### TASK OBJECTIVE
In the records below, the line containing "stubby y fly ai" marks the start. Copy that line and everything after it exactly, through the last line.

### RECORDED INFORMATION
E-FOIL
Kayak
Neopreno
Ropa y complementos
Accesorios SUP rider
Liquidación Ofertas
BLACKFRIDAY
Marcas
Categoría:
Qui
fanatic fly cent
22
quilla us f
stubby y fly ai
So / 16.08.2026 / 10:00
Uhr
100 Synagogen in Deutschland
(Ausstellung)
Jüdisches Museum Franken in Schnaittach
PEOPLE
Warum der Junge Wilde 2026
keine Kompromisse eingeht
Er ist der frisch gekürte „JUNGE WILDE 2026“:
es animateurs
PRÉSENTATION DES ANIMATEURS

### WRITTEN RESPONSE
stubby y fly ai
So / 16.08.2026 / 10:00
Uhr
100 Synagogen in Deutschland
(Ausstellung)
Jüdisches Museum Franken in Schnaittach
PEOPLE
Warum der Junge Wilde 2026
keine Kompromisse eingeht
Er ist der frisch gekürte „JUNGE WILDE 2026“:
es animateurs
PRÉSENTATION DES ANIMATEURS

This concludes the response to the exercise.